Just have some questions i can't find in code book

What fixture works best with siphonage?

Max distance of house trap to exterior wall

In which case is a drinking fountain installed in bathroom?

Min height of F.A.I?

Height of vacuum breaker above counter top?


----------



## ShtRnsdownhill (Jan 13, 2016)

best advice for you is to call the building dept that covers your area and ask a plumbing inspector...before you get yourself in trouble again...but why do you need to know this info?


----------



## Workhorseplmg (Apr 10, 2013)

I don't think a drinking fountain can be installed in a bathroom. It can't here anyway.


----------



## Ghostmaker (Jan 12, 2013)

In which case is a drinking fountain installed in bathroom?
IPC 

410.3 *Prohibited location*. Drinking fountains, water coolers and bottled water dispensers shall not be installed in public restrooms.

Height of vacuum breaker above counter top?

609.4 *Vacuum breaker installation*. Vacuum breakers shall be installed a minimum of 6 inches (152 mm) above the flood level rim of the fixture or device in accordance with Section
The flood level rim of hose connections shall be the maximum height at which any hose is utilized.
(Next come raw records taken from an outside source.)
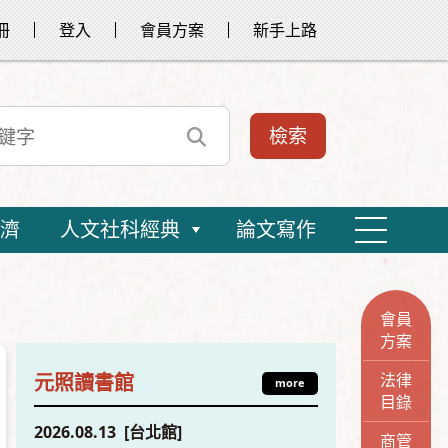
冊
登入
會員方案
新手上路
濟
人文社科經典
論文寫作
會員
方案
法律
元照讀書館
more
目錄
2026.08.13 [台北館]
商管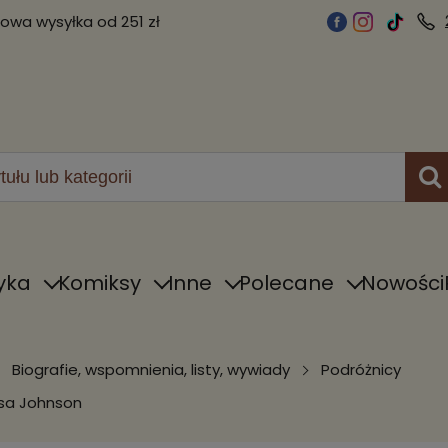
wa wysyłka od 251 zł
yka
Komiksy
Inne
Polecane
Nowości
Biografie, wspomnienia, listy, wywiady
Podróżnicy
Osa Johnson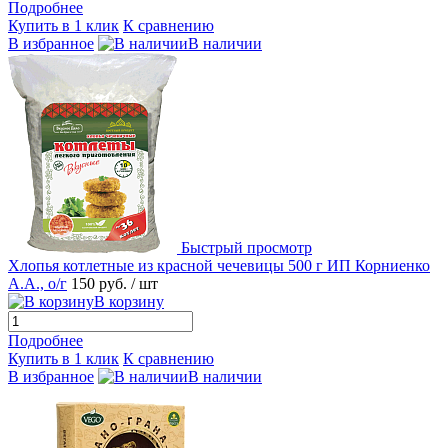
Подробнее
Купить в 1 клик
К сравнению
В избранное
В наличии
Быстрый просмотр
Хлопья котлетные из красной чечевицы 500 г ИП Корниенко
А.А., о/г
150 руб.
/ шт
В корзину
Подробнее
Купить в 1 клик
К сравнению
В избранное
В наличии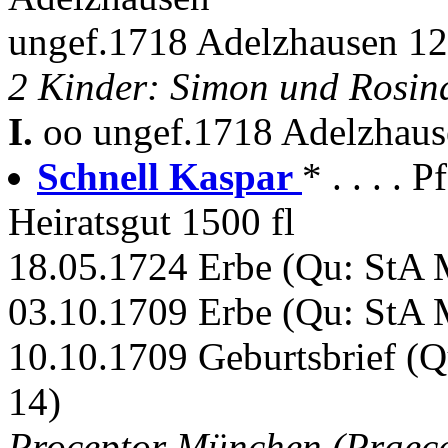
ungef.1718 Adelzhausen 12
2 Kinder: Simon und Rosin
I.
oo ungef.1718 Adelzhau
Schnell Kaspar
* . . . . 
Heiratsgut 1500 fl
18.05.1724 Erbe (Qu: StA M
03.10.1709 Erbe (Qu: StA M
10.10.1709 Geburtsbrief (Q
14)
Proceptor München (Praece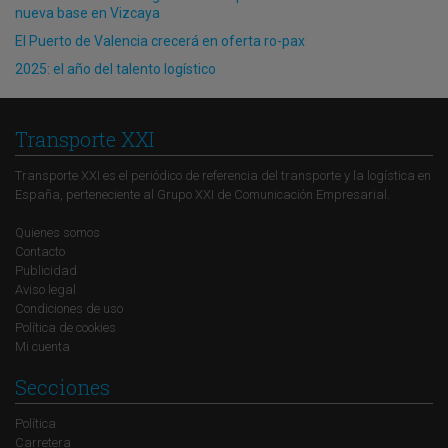
nueva base en Vizcaya
El Puerto de Valencia crecerá en oferta ro-pax
2025: el año del talento logístico
Transporte XXI
Transporte XXI es el periódico de referencia del transporte y la logística en
España, perteneciente al Grupo XXI de Comunicación Empresarial.
Quienes somos
Contacto
Publicidad
Aviso legal
Condiciones de uso
Política de cookies
Mi cuenta
Secciones
Política
Carretera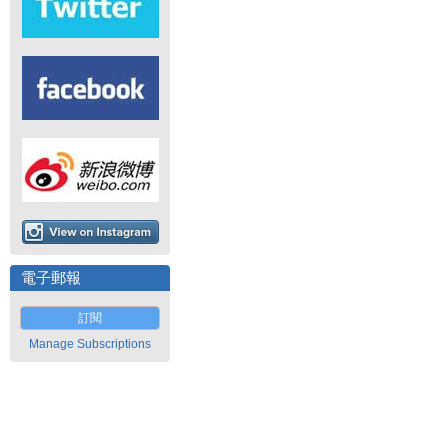
電子郵報
訂閱
Manage Subscriptions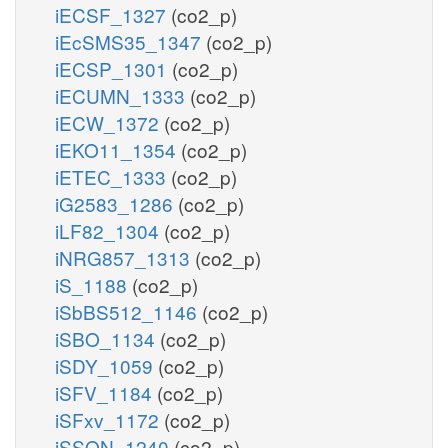
iECSF_1327
(co2_p)
iEcSMS35_1347
(co2_p)
iECSP_1301
(co2_p)
iECUMN_1333
(co2_p)
iECW_1372
(co2_p)
iEKO11_1354
(co2_p)
iETEC_1333
(co2_p)
iG2583_1286
(co2_p)
iLF82_1304
(co2_p)
iNRG857_1313
(co2_p)
iS_1188
(co2_p)
iSbBS512_1146
(co2_p)
iSBO_1134
(co2_p)
iSDY_1059
(co2_p)
iSFV_1184
(co2_p)
iSFxv_1172
(co2_p)
iSSON_1240
(co2_p)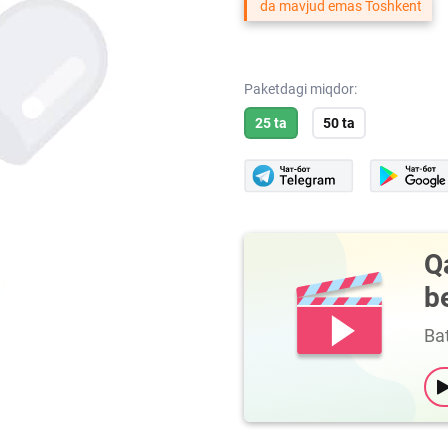
da mavjud emas Toshkent
Paketdagi miqdor:
25 ta
50 ta
Q
b
Bat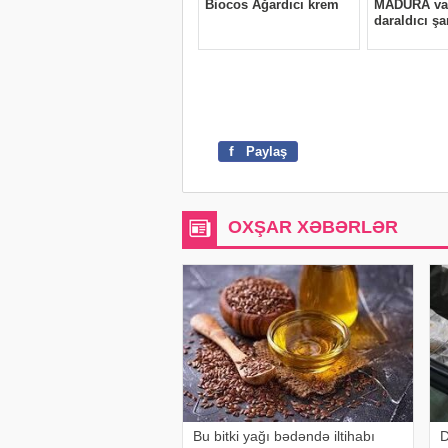
f
Paylaş
OXŞAR XƏBƏRLƏR
Bu bitki yağı bədəndə iltihabı
D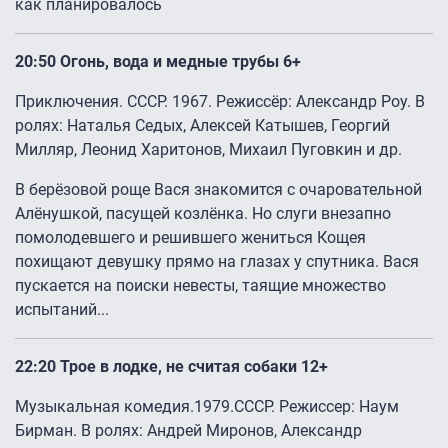
как планировалось
20:50 Огонь, вода и медные трубы 6+
Приключения. СССР. 1967. Режиссёр: Александр Роу. В
ролях: Наталья Седых, Алексей Катышев, Георгий
Милляр, Леонид Харитонов, Михаил Пуговкин и др.
В берёзовой роще Вася знакомится с очаровательной
Алёнушкой, пасущей козлёнка. Но слуги внезапно
помолодевшего и решившего жениться Кощея
похищают девушку прямо на глазах у спутника. Вася
пускается на поиски невесты, таящие множество
испытаний...
22:20 Трое в лодке, не считая собаки 12+
Музыкальная комедия.1979.СССР. Режиссер: Наум
Бирман. В ролях: Андрей Миронов, Александр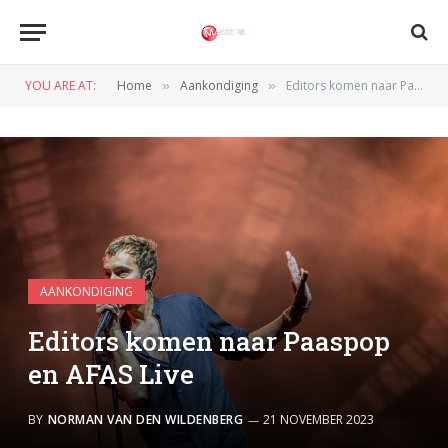
YOU ARE AT:
Home
Aankondiging
Editors komen naar Paaspop en AFAS Live
»
»
AANKONDIGING
Editors komen naar Paaspop
en AFAS Live
BY
NORMAN VAN DEN WILDENBERG
21 NOVEMBER 2023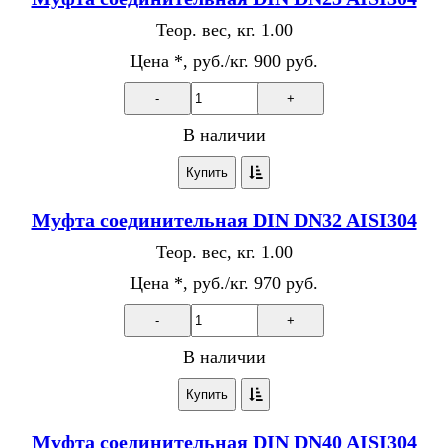
Теор. вес, кг.
1.00
Цена *, руб./кг.
900 руб.
-
+
В наличии
Купить
Муфта соединительная DIN DN32 AISI304
Теор. вес, кг.
1.00
Цена *, руб./кг.
970 руб.
-
+
В наличии
Купить
Муфта соединительная DIN DN40 AISI304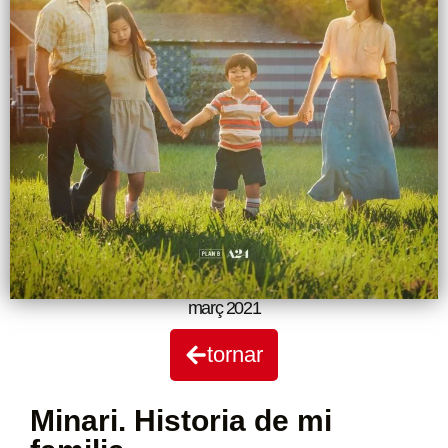
març 2021
tornar
Minari. Historia de mi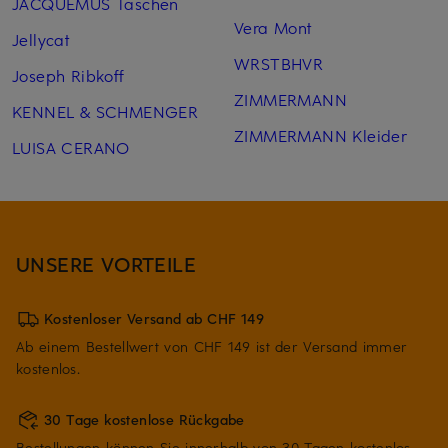
JACQUEMUS Taschen
Vera Mont
Jellycat
WRSTBHVR
Joseph Ribkoff
ZIMMERMANN
KENNEL & SCHMENGER
ZIMMERMANN Kleider
LUISA CERANO
UNSERE VORTEILE
Kostenloser Versand ab CHF 149
Ab einem Bestellwert von CHF 149 ist der Versand immer
kostenlos.
30 Tage kostenlose Rückgabe
Bestellungen können Sie innerhalb von 30 Tagen kostenlos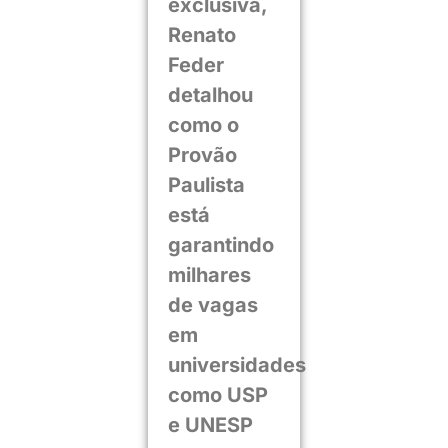
exclusiva,
Renato
Feder
detalhou
como o
Provão
Paulista
está
garantindo
milhares
de vagas
em
universidades
como USP
e UNESP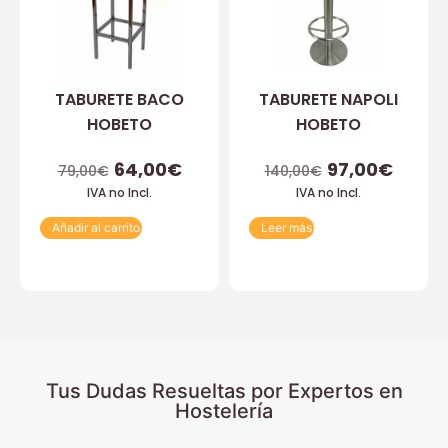
TABURETE BACO
TABURETE NAPOLI
HOBETO
HOBETO
64,00
€
97,00
€
79,00
€
140,00
€
IVA no Incl.
IVA no Incl.
Añadir al carrito
Leer más
Tus Dudas Resueltas por Expertos en
Hostelería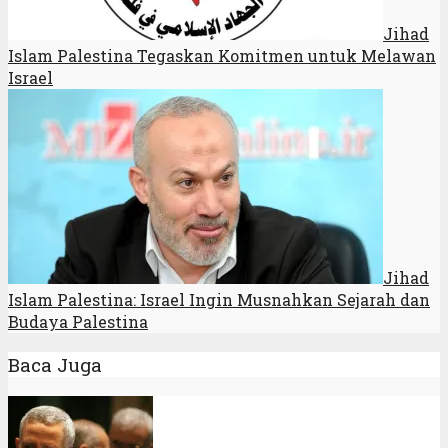
Jihad
Islam Palestina Tegaskan Komitmen untuk Melawan
Israel
Jihad
Islam Palestina: Israel Ingin Musnahkan Sejarah dan
Budaya Palestina
Baca Juga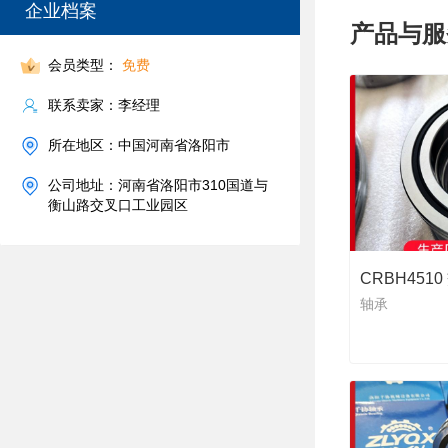
企业档案
产品与服
会员类型：
免费
联系卖家：李经理
所在地区：中国河南省洛阳市
公司地址：河南省洛阳市310国道与
衡山路交叉口工业园区
CRBH45
轴承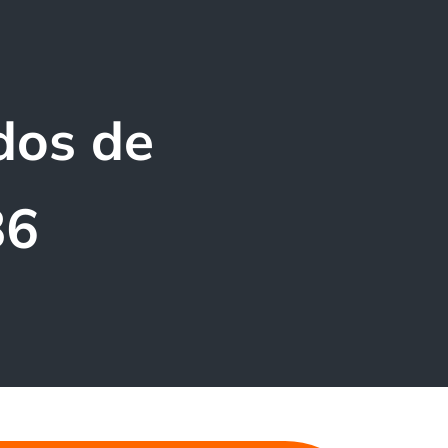
dos de
86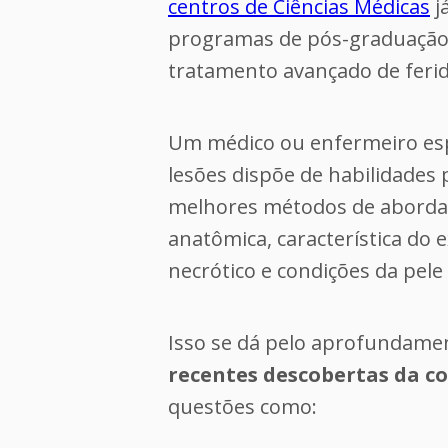
centros de Ciências Médicas
j
programas de pós-graduação
tratamento avançado de ferid
Um médico ou enfermeiro esp
lesões dispõe de habilidades p
melhores métodos de abordag
anatômica, característica do 
necrótico e condições da pele 
Isso se dá pelo aprofundame
recentes descobertas da 
questões como: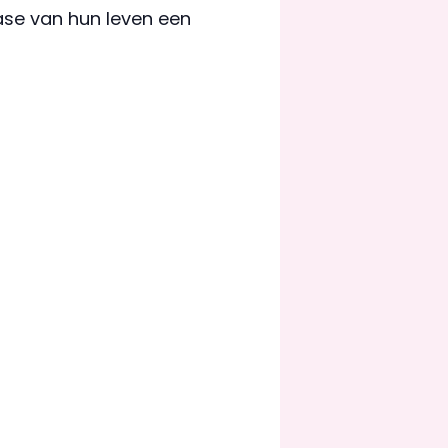
e fase van hun leven een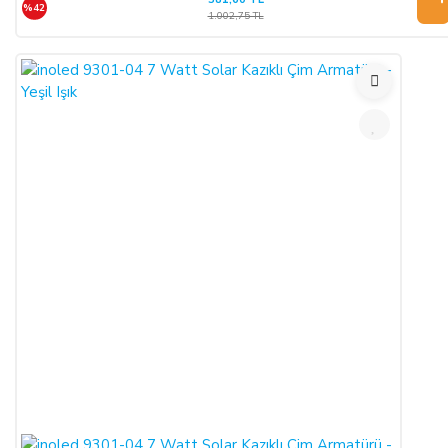
çekim işlemi gerçekleşecektir.
%42
1.002,75 TL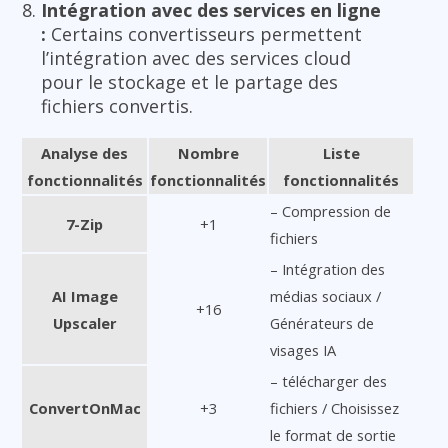
Intégration avec des services en ligne
:
Certains convertisseurs permettent
l’intégration avec des services cloud
pour le stockage et le partage des
fichiers convertis.
Analyse des
Nombre
Liste
fonctionnalités
fonctionnalités
fonctionnalités
– Compression de
7-Zip
+1
fichiers
– Intégration des
AI Image
médias sociaux /
+16
Upscaler
Générateurs de
visages IA
– télécharger des
ConvertOnMac
+3
fichiers / Choisissez
le format de sortie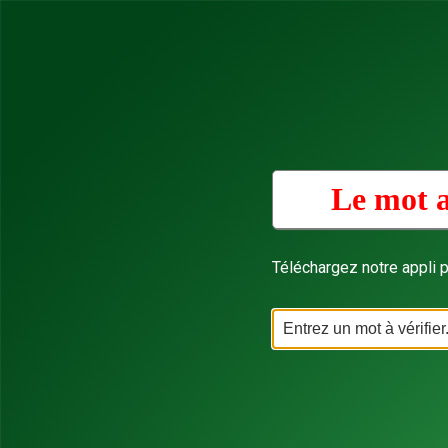
Le mot a
Téléchargez notre appli p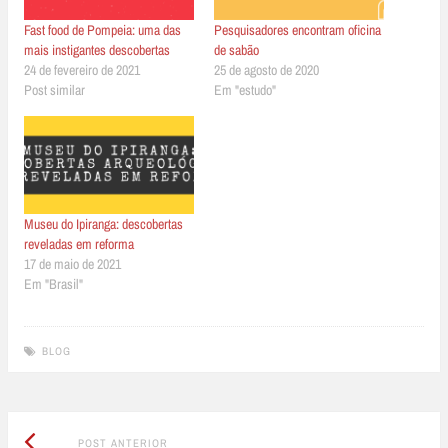
Fast food de Pompeia: uma das
Pesquisadores encontram oficina
mais instigantes descobertas
de sabão
24 de fevereiro de 2021
25 de agosto de 2020
Post similar
Em "estudo"
Museu do Ipiranga: descobertas
reveladas em reforma
17 de maio de 2021
Em "Brasil"
BLOG
Post
Post
POST ANTERIOR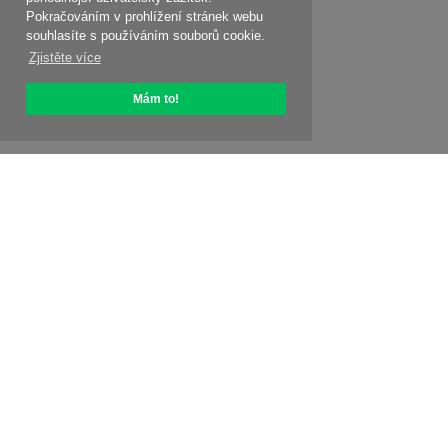
Pokračováním v prohlížení stránek webu
souhlasíte s používáním souborů cookie.
Zjistěte více
Mám to!
O OptiPic
Jak začít s
Ceny
Speciální nabídky
Kontakty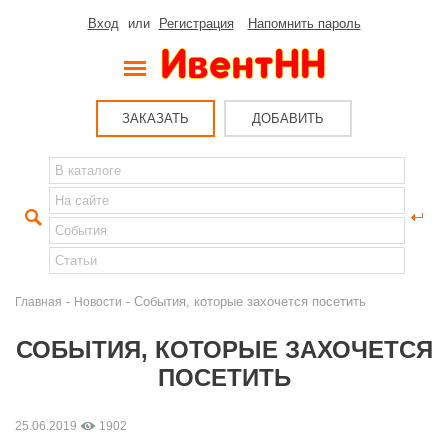
Вход
или
Регистрация
Напомнить пароль
ЗАКАЗАТЬ
ДОБАВИТЬ
-
- События, которые захочется посетить
Главная
Новости
СОБЫТИЯ, КОТОРЫЕ ЗАХОЧЕТСЯ
ПОСЕТИТЬ
25.06.2019
1902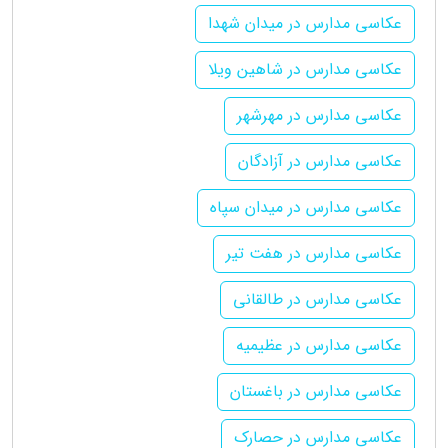
عکاسی مدارس در میدان شهدا
عکاسی مدارس در شاهین ویلا
عکاسی مدارس در مهرشهر
عکاسی مدارس در آزادگان
عکاسی مدارس در میدان سپاه
عکاسی مدارس در هفت تیر
عکاسی مدارس در طالقانی
عکاسی مدارس در عظیمیه
عکاسی مدارس در باغستان
عکاسی مدارس در حصارک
What fixture works best with siphonage?


? not sure what your talking about? If its back flow prevention it would depend on the risk. But the best overall is air-gap.


Min height of F.A.I?


Have no idea what your referring to?


What fixture works best with siphonage?


906.1 *Distance of trap from vent.* Each fixture trap shall have a protecting vent located so that the slope and the developed length in the fixture drain from the trap weir to the vent fitting are within the requirements set forth in Table  906.1.
*Exception: The developed length of the fixture drain from the trap weir to the vent fitting for self-siphoning fixtures, such as water closets, shall not be limited in individual vent, common vent, and wet vent systems.*


----------



## Rexticle (Nov 12, 2011)

I know we aren't using the same code but I don't have specific measurements regarding how close a building trap should be to the wall. It just says it should be as short as possible. 

As for a fresh air inlet, it just needs to be piped in 4" and be above ground. 5" or 5 feet, doesn't make any difference to me.


----------



## leakfree (Apr 3, 2011)

You can do a drinking fountain in a restroom/cell in a correctional facility.I have a combo D/F,sink down in the garage in S.S.,left over from a jail job.


----------



## Eddy k (Jan 30, 2015)

That is funny, had an extra stainless steal prison fixtures that I carried around for a couple of years swearing I would put it in my garage someday, did not own a house at the time, I ended up passing it on to somebody else. Thought it would be a cool novelty item for the garage. Worked on a lot of jails in New Mexico.


----------